> [Prompt]
Wherever a line in the records contains the word "finance", return that line.

> [Extracted entries]
::::

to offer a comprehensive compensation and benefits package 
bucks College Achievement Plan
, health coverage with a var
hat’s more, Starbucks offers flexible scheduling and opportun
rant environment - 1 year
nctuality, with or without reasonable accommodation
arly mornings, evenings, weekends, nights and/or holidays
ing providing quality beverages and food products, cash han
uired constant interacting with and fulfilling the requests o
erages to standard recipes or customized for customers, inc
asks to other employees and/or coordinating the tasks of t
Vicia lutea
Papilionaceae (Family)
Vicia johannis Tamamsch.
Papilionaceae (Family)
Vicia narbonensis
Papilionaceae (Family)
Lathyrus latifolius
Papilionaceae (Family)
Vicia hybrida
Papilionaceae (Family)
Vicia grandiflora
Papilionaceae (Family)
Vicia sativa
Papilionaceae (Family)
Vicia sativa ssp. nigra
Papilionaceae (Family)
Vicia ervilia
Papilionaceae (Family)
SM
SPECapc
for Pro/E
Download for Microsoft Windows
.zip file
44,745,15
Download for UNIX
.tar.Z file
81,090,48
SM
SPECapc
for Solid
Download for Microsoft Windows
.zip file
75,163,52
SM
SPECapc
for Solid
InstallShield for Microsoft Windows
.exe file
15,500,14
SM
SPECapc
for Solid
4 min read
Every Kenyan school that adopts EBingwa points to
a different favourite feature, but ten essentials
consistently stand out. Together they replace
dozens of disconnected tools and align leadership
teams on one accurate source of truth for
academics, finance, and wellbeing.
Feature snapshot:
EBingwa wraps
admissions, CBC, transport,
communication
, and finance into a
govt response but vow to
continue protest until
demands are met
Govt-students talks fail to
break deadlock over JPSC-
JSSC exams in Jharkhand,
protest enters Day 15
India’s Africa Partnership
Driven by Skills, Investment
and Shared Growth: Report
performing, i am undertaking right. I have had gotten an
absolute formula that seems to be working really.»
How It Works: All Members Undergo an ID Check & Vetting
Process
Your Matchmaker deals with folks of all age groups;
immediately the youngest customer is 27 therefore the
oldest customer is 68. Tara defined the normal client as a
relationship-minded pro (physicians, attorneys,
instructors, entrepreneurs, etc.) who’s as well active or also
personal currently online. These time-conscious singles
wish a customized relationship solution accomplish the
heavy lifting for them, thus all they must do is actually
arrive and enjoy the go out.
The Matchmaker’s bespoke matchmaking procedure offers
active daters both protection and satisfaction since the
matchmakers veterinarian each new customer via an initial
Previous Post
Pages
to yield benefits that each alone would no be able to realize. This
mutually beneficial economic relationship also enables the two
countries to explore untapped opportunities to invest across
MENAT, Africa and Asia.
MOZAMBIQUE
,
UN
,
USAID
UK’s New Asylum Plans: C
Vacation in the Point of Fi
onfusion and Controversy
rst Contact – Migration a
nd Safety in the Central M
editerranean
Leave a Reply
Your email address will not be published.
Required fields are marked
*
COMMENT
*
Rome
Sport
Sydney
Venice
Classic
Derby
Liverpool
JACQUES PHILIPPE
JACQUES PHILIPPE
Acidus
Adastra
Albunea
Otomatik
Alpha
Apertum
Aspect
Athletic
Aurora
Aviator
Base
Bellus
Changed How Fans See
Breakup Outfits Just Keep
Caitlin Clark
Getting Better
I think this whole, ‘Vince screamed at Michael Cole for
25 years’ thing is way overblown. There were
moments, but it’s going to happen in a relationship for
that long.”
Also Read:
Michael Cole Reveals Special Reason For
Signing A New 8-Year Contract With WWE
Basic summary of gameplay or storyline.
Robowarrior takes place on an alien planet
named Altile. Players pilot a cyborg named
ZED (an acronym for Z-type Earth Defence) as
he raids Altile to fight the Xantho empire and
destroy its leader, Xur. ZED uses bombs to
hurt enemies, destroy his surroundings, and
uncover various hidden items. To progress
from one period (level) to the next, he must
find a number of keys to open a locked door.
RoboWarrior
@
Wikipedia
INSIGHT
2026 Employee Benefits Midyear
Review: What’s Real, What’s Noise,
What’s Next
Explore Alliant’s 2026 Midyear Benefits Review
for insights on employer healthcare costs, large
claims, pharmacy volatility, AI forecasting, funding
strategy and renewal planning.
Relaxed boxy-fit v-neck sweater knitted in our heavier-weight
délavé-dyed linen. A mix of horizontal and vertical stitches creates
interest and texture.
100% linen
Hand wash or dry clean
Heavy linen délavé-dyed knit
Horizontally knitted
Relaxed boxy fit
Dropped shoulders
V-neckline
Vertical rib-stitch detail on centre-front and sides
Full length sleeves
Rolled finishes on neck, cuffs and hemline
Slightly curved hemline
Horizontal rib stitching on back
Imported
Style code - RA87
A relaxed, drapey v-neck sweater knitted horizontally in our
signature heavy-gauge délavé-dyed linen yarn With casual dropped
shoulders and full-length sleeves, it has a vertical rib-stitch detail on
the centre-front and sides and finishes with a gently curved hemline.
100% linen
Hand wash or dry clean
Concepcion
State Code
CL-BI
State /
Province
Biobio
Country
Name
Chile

::::

> [Solved problem]
academics, finance, and wellbeing.
, and finance into a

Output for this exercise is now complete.